1 files changed, 77 insertions, 47 deletions
diff --git a/src/backend/optimizer/path/costsize.c b/src/backend/optimizer/path/costsize.c
index 0cdb7905a2f..f1bb787949c 100644
--- a/src/backend/optimizer/path/costsize.c
+++ b/src/backend/optimizer/path/costsize.c
@@ -1662,7 +1662,8 @@ cost_group(Path *path, PlannerInfo *root,
  * estimate and getting a tight lower bound.  We choose to not examine the
  * join quals here, since that's by far the most expensive part of the
  * calculations.  The end result is that CPU-cost considerations must be
- * left for the second phase.
+ * left for the second phase; and for SEMI/ANTI joins, we must also postpone
+ * incorporation of the inner path's run cost.
  *
  * 'workspace' is to be filled with startup_cost, total_cost, and perhaps
  *		other data to be used by final_cost_nestloop
@@ -1710,44 +1711,16 @@ initial_cost_nestloop(PlannerInfo *root, JoinCostWorkspace *workspace,
 
 	if (jointype == JOIN_SEMI || jointype == JOIN_ANTI)
 	{
-		double		outer_matched_rows;
-		Selectivity inner_scan_frac;
-
 		/*
 		 * SEMI or ANTI join: executor will stop after first match.
 		 *
-		 * For an outer-rel row that has at least one match, we can expect the
-		 * inner scan to stop after a fraction 1/(match_count+1) of the inner
-		 * rows, if the matches are evenly distributed.  Since they probably
-		 * aren't quite evenly distributed, we apply a fuzz factor of 2.0 to
-		 * that fraction.  (If we used a larger fuzz factor, we'd have to
-		 * clamp inner_scan_frac to at most 1.0; but since match_count is at
-		 * least 1, no such clamp is needed now.)
-		 *
-		 * A complicating factor is that rescans may be cheaper than first
-		 * scans.  If we never scan all the way to the end of the inner rel,
-		 * it might be (depending on the plan type) that we'd never pay the
-		 * whole inner first-scan run cost.  However it is difficult to
-		 * estimate whether that will happen, so be conservative and always
-		 * charge the whole first-scan cost once.
-		 */
-		run_cost += inner_run_cost;
-
-		outer_matched_rows = rint(outer_path_rows * semifactors->outer_match_frac);
-		inner_scan_frac = 2.0 / (semifactors->match_count + 1.0);
-
-		/* Add inner run cost for additional outer tuples having matches */
-		if (outer_matched_rows > 1)
-			run_cost += (outer_matched_rows - 1) * inner_rescan_run_cost * inner_scan_frac;
-
-		/*
-		 * The cost of processing unmatched rows varies depending on the
-		 * details of the joinclauses, so we leave that part for later.

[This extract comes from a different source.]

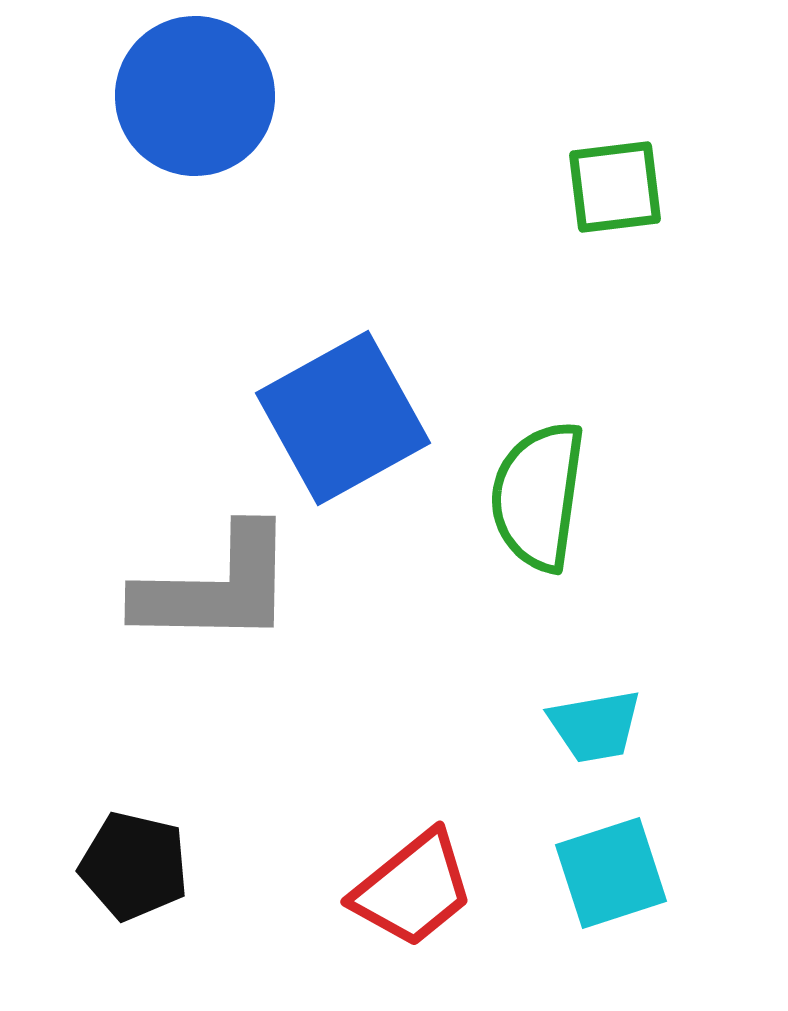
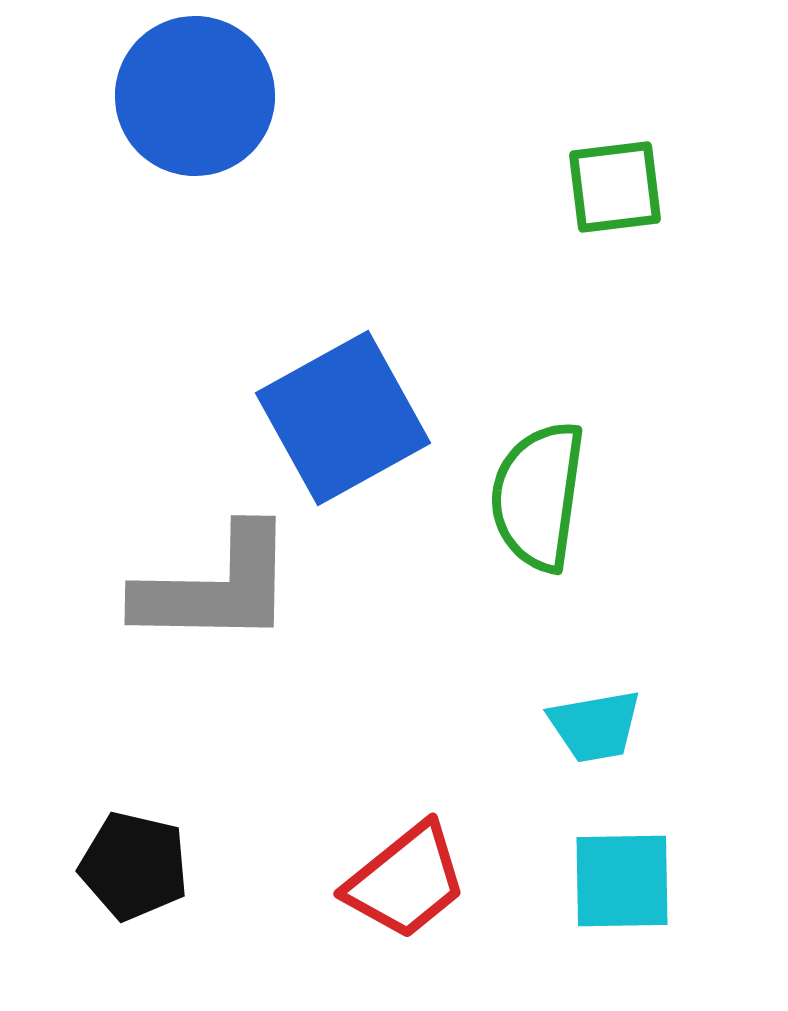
cyan square: moved 11 px right, 8 px down; rotated 17 degrees clockwise
red trapezoid: moved 7 px left, 8 px up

+		 * Getting decent estimates requires inspection of the join quals,
+		 * which we choose to postpone to final_cost_nestloop.
 		 */
 
 		/* Save private data for final_cost_nestloop */
-		workspace->outer_matched_rows = outer_matched_rows;
-		workspace->inner_scan_frac = inner_scan_frac;
+		workspace->inner_run_cost = inner_run_cost;
+		workspace->inner_rescan_run_cost = inner_rescan_run_cost;
 	}
 	else
 	{
@@ -1764,7 +1737,6 @@ initial_cost_nestloop(PlannerInfo *root, JoinCostWorkspace *workspace,
 	workspace->total_cost = startup_cost + run_cost;
 	/* Save private data for final_cost_nestloop */
 	workspace->run_cost = run_cost;
-	workspace->inner_rescan_run_cost = inner_rescan_run_cost;
 }
 
 /*
@@ -1788,7 +1760,6 @@ final_cost_nestloop(PlannerInfo *root, NestPath *path,
 	double		inner_path_rows = inner_path->rows;
 	Cost		startup_cost = workspace->startup_cost;
 	Cost		run_cost = workspace->run_cost;
-	Cost		inner_rescan_run_cost = workspace->inner_rescan_run_cost;
 	Cost		cpu_per_tuple;
 	QualCost	restrict_qual_cost;
 	double		ntuples;
@@ -1807,42 +1778,101 @@ final_cost_nestloop(PlannerInfo *root, NestPath *path,
 	if (!enable_nestloop)
 		startup_cost += disable_cost;
 
-	/* cost of source data */
+	/* cost of inner-relation source data (we already dealt with outer rel) */
 
 	if (path->jointype == JOIN_SEMI || path->jointype == JOIN_ANTI)
 	{
-		double		outer_matched_rows = workspace->outer_matched_rows;
-		Selectivity inner_scan_frac = workspace->inner_scan_frac;
-
 		/*
 		 * SEMI or ANTI join: executor will stop after first match.
 		 */
+		Cost		inner_run_cost = workspace->inner_run_cost;
+		Cost		inner_rescan_run_cost = workspace->inner_rescan_run_cost;
+		double		outer_matched_rows;
+		Selectivity inner_scan_frac;
 
-		/* Compute number of tuples processed (not number emitted!) */
+		/*
+		 * For an outer-rel row that has at least one match, we can expect the
+		 * inner scan to stop after a fraction 1/(match_count+1) of the inner
+		 * rows, if the matches are evenly distributed.  Since they probably
+		 * aren't quite evenly distributed, we apply a fuzz factor of 2.0 to
+		 * that fraction.  (If we used a larger fuzz factor, we'd have to
+		 * clamp inner_scan_frac to at most 1.0; but since match_count is at
+		 * least 1, no such clamp is needed now.)
+		 */
+		outer_matched_rows = rint(outer_path_rows * semifactors->outer_match_frac);
+		inner_scan_frac = 2.0 / (semifactors->match_count + 1.0);
+
+		/*
+		 * Compute number of tuples processed (not number emitted!).  First,
+		 * account for successfully-matched outer rows.
+		 */
 		ntuples = outer_matched_rows * inner_path_rows * inner_scan_frac;
 
 		/*
-		 * For unmatched outer-rel rows, there are two cases.  If the inner
-		 * path is an indexscan using all the joinquals as indexquals, then an
-		 * unmatched row results in an indexscan returning no rows, which is
-		 * probably quite cheap.  We estimate this case as the same cost to
-		 * return the first tuple of a nonempty scan.  Otherwise, the executor
-		 * will have to scan the whole inner rel; not so cheap.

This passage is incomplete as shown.